DATA TO PROCESS ::

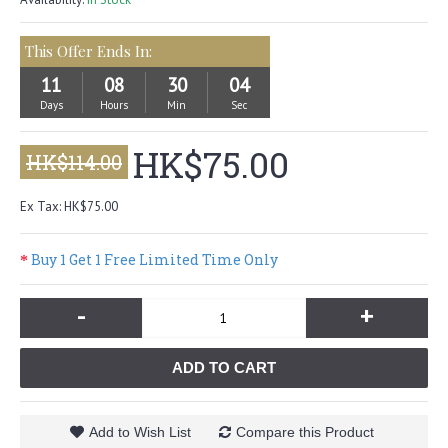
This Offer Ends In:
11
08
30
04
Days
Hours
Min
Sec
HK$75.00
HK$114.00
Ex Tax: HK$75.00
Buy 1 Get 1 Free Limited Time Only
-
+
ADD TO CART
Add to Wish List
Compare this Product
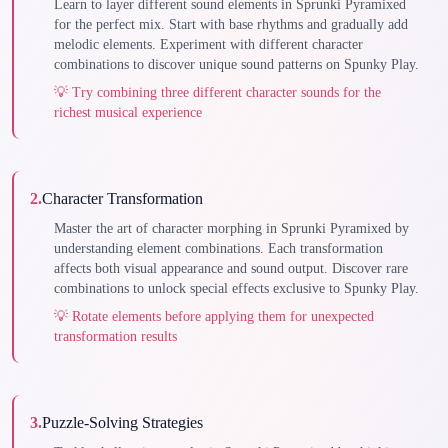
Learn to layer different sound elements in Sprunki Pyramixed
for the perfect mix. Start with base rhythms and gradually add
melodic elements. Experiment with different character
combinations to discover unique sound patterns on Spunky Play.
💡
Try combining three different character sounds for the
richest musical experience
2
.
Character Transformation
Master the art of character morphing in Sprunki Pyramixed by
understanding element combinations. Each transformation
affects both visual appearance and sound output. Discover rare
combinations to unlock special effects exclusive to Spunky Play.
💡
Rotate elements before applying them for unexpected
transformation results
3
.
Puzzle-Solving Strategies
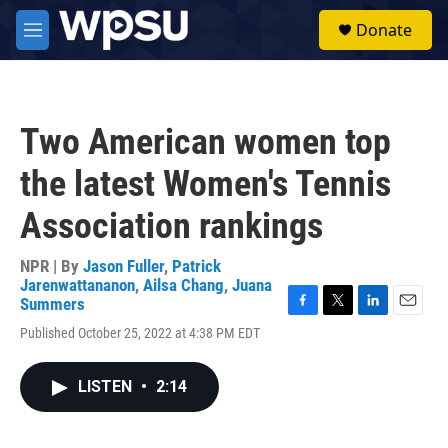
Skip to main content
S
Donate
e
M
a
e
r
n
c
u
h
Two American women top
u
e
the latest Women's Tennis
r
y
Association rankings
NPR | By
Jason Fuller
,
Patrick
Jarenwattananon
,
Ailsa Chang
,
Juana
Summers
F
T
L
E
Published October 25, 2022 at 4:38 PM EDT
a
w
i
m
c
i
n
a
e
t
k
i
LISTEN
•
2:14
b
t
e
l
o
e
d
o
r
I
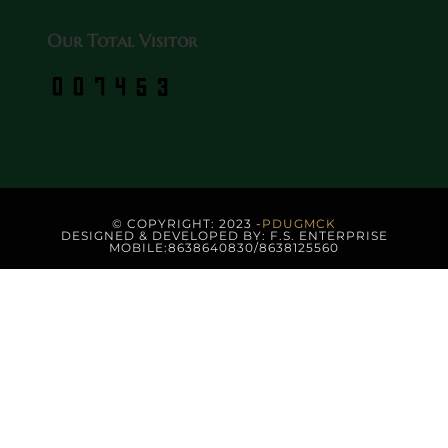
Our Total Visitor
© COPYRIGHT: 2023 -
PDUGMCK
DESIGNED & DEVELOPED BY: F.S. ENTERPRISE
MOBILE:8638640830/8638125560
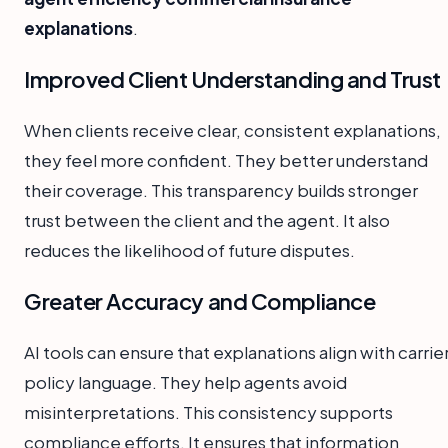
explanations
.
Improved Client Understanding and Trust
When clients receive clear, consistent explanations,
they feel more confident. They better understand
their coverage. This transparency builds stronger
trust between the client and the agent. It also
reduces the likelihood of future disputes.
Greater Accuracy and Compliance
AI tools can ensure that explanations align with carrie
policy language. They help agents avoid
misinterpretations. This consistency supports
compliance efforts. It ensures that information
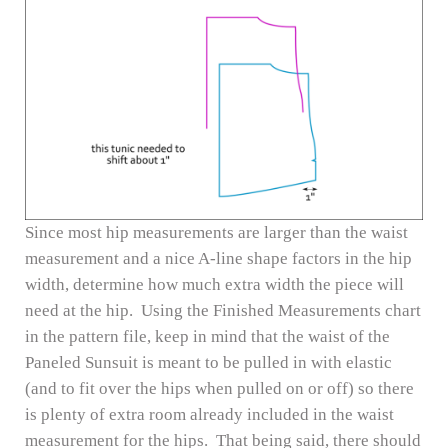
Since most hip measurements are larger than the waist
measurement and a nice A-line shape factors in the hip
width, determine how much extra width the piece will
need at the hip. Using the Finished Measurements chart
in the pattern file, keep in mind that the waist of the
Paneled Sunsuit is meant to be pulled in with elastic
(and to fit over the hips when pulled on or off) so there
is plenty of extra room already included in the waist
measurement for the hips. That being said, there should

WHAT YOU WILL DO ::
Please reproduce, word for word, only the lines from the line that holds "Greater Accuracy and Compliance" through the final line of the entries above, omitting any pictures.

SOLUTION BELOW ::
Greater Accuracy and Compliance
AI tools can ensure that explanations align with carrie
policy language. They help agents avoid
misinterpretations. This consistency supports
compliance efforts. It ensures that information
Since most hip measurements are larger than the waist
measurement and a nice A-line shape factors in the hip
width, determine how much extra width the piece will
need at the hip. Using the Finished Measurements chart
in the pattern file, keep in mind that the waist of the
Paneled Sunsuit is meant to be pulled in with elastic
(and to fit over the hips when pulled on or off) so there
is plenty of extra room already included in the waist
measurement for the hips. That being said, there should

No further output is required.